Third, if people like you identify and communicate with their natural parents, the example will encourage immature and less well-motivated individuals to do the same, to their own and others’ detriment. Indeed, widespread breaching of the confidentiality that has surrounded adoptions like yours will tend to undermine the practice of handling adoptions as yours was handled. Yet entirely excluding contact between the children and their natural parents can offer significant advantages to all parties.136 The natural parents are relieved of further parental responsibilities, protected to a great extent from ongoing emotional suffering, and freed to go on with their lives, putting the past behind them and, perhaps, even hiding it. These benefits are especially important today for the encouragement they give women who otherwise might abort their babies to regard adoption as an appealing alternative. The adoptive parents are relieved of competition for filial affection, possible interference with their parenting, the burden of conducting additional quasi-familial relationships, and a possible source of temptation to be tentative in their parental commitment or to renege on it. The adopted child also benefits by having a single, unified, unambiguous parental principle, which is conducive to secure self-confidence and a sense of personal identity.

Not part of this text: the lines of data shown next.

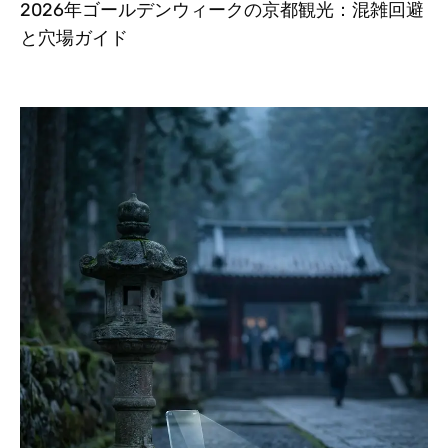
2026年ゴールデンウィークの京都観光：混雑回避
と穴場ガイド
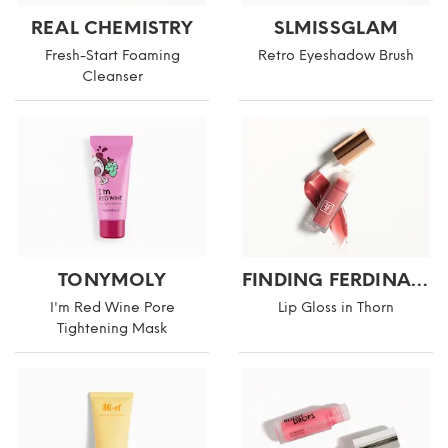
REAL CHEMISTRY
SLMISSGLAM
Fresh-Start Foaming
Retro Eyeshadow Brush
Cleanser
TONYMOLY
FINDING FERDINAND
I'm Red Wine Pore
Lip Gloss in Thorn
Tightening Mask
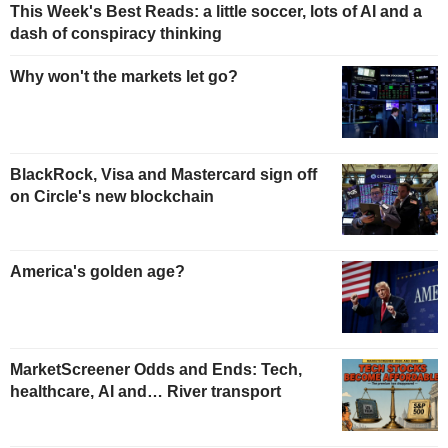
This Week's Best Reads: a little soccer, lots of AI and a
dash of conspiracy thinking
Why won't the markets let go?
BlackRock, Visa and Mastercard sign off
on Circle's new blockchain
America's golden age?
MarketScreener Odds and Ends: Tech,
healthcare, AI and… River transport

In view of these considerations, identifying and communicating directly with your natural parents would, it seems to me, be both unfair to others, especially your natural mother, and an unreasonable risk to yourself. Still, to accomplish at least some of your good purposes, you might consider two alternatives: (1) trying to learn what you can about your natural parents without communicating with them in any way; and (2) employing a suitable intermediary to find them and communicate with them within certain fixed limits.

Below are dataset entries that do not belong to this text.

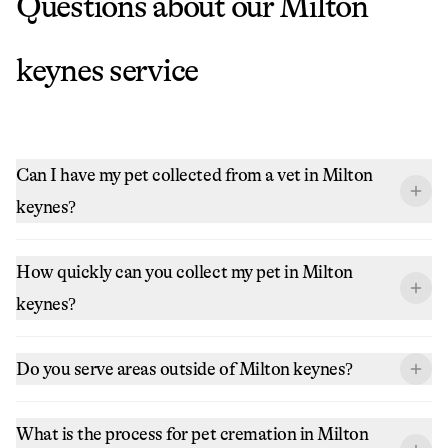
Questions about our
Milton
keynes
service
Can I have my pet collected from a vet in Milton
keynes?
How quickly can you collect my pet in Milton
keynes?
Do you serve areas outside of Milton keynes?
What is the process for pet cremation in Milton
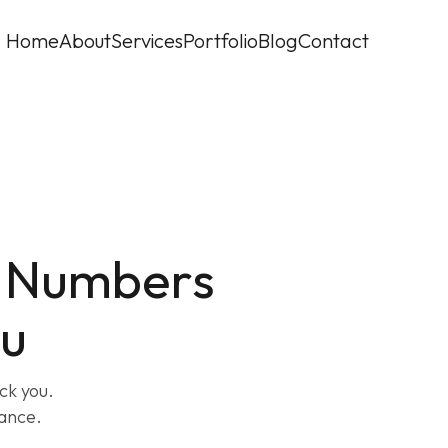
Home
About
Services
Portfolio
Blog
Contact
: Numbers
ou
ck you.
ance.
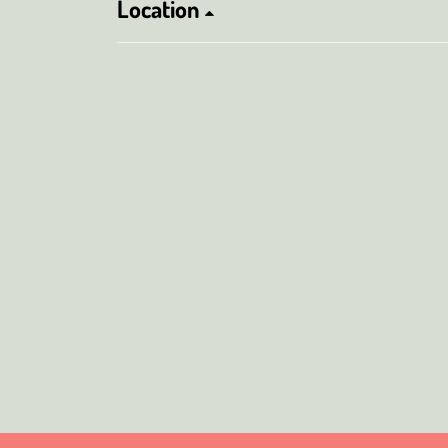
Location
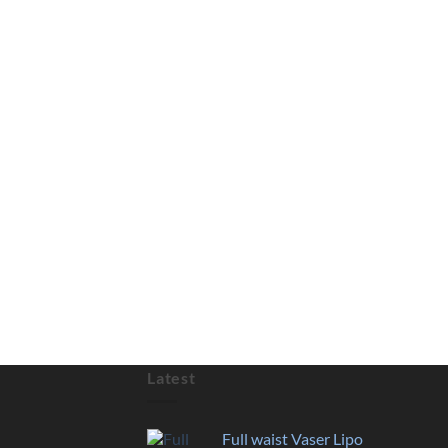
Latest
Full waist Vaser Lipo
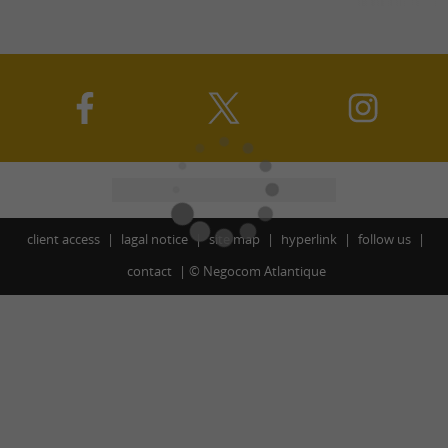
client access
lagal notice
site map
hyperlink
follow us
contact
©
Negocom Atlantique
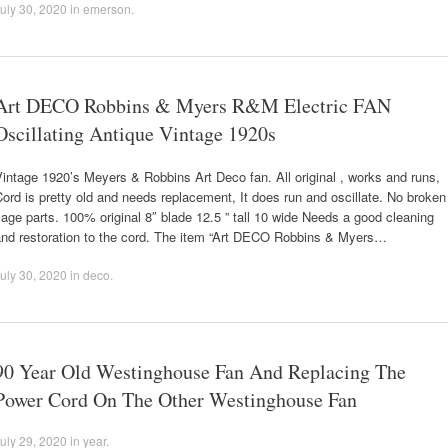
uly 30, 2020
in
emerson
.
Art DECO Robbins & Myers R&M Electric FAN
Oscillating Antique Vintage 1920s
intage 1920’s Meyers & Robbins Art Deco fan. All original , works and runs,
ord is pretty old and needs replacement, It does run and oscillate. No broken
age parts. 100% original 8″ blade 12.5 ” tall 10 wide Needs a good cleaning
and restoration to the cord. The item “Art DECO Robbins & Myers…
uly 30, 2020
in
deco
.
90 Year Old Westinghouse Fan And Replacing The
Power Cord On The Other Westinghouse Fan
uly 29, 2020
in
year
.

Unless you decide simply to let the matter rest, I think you should begin with the first alternative. An initial cautious inquiry might well yield information that would give you additional reasons for proceeding or not proceeding with the second. Then, if you decide to undertake indirect communication, the intermediary would have to be someone trustworthy, discreet, and prudent, who would proceed very cautiously so as to minimize the risk of baring secrets or causing other serious injuries. Again, to minimize risks, your instructions to the intermediary should be only to obtain information that may be of use in your health care and plans regarding marriage, and to convey your consoling message to your natural mother. In this way, the intermediary could pursue those good purposes without initiating an interpersonal relationship or even establishing a channel of ongoing communication.

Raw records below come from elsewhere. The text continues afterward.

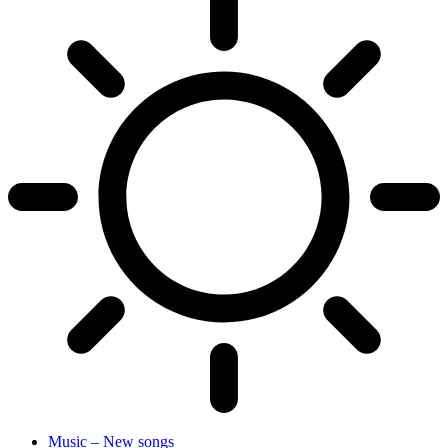
Music – New songs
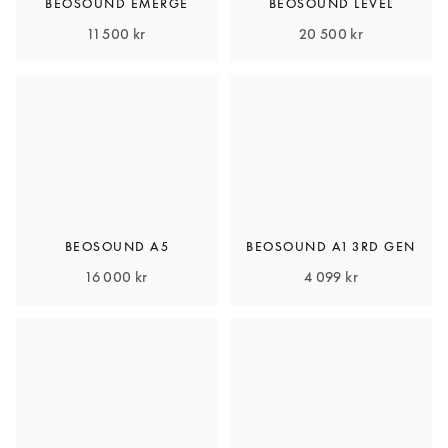
BEOSOUND EMERGE
BEOSOUND LEVEL
11 500 kr
20 500 kr
BEOSOUND A5
BEOSOUND A1 3RD GEN
16 000 kr
4 099 kr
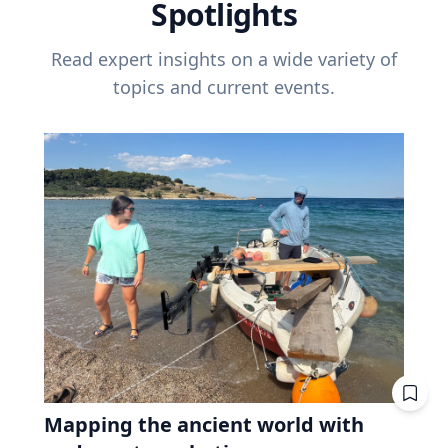
Spotlights
Read expert insights on a wide variety of
topics and current events.
Mapping the ancient world with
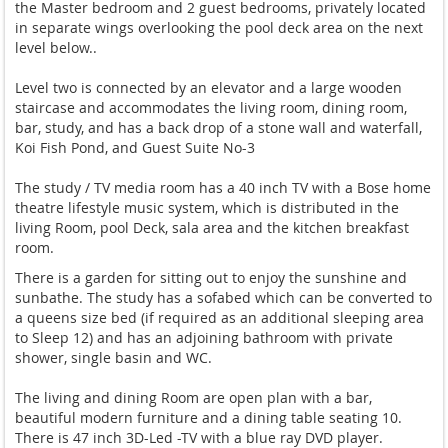
the Master bedroom and 2 guest bedrooms, privately located
in separate wings overlooking the pool deck area on the next
level below..
Level two is connected by an elevator and a large wooden
staircase and accommodates the living room, dining room,
bar, study, and has a back drop of a stone wall and waterfall,
Koi Fish Pond, and Guest Suite No-3
The study / TV media room has a 40 inch TV with a Bose home
theatre lifestyle music system, which is distributed in the
living Room, pool Deck, sala area and the kitchen breakfast
room.
There is a garden for sitting out to enjoy the sunshine and
sunbathe. The study has a sofabed which can be converted to
a queens size bed (if required as an additional sleeping area
to Sleep 12) and has an adjoining bathroom with private
shower, single basin and WC.
The living and dining Room are open plan with a bar,
beautiful modern furniture and a dining table seating 10.
There is 47 inch 3D-Led -TV with a blue ray DVD player.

If you do employ an intermediary, I suggest you instruct him or her to communicate first with your natural mother, who probably is more vulnerable. Only with her consent and if necessary to achieve your purpose, it seems to me, would it be fair to her to risk communicating in a similar indirect way with your natural father.

Of course, proceeding this way, you will not fully satisfy your curiosity about your roots and will forgo a possibly worthwhile relationship with your natural parents. But many adopted people have lived good lives without these things, and you have done well up to now without them. Forgoing such things out of consideration for others and reasonable self-concern need not mean being deprived of them forever. Our lives in this world are brief. You can pray for your natural parents, and hope to meet them in heaven and there enjoy perfect and unending communion with them, as well as with your Dad and Mom, and everyone else who has contributed to your life in this world.

135. Karen March, The Stranger Who Bore Me: Adoptee-Birth Mother Relationships (Toronto: University of Toronto Press, 1995), studied sixty reunited adoptees. Though favoring the undertaking by adoptees, she found that the majority failed to establish a satisfying, continuing relationship with their birth mothers (97–117).

136. Many researchers favor open adoption—see Harriet E. Gross, “Open Adoption: A Research-Based Literature Review and New Data,” Child Welfare, 72 (1993): 269–84—but seem to me to discount disadvantages and bad outcomes, and to focus on the majority of cases, in which the adults involved judge the experience satisfactory.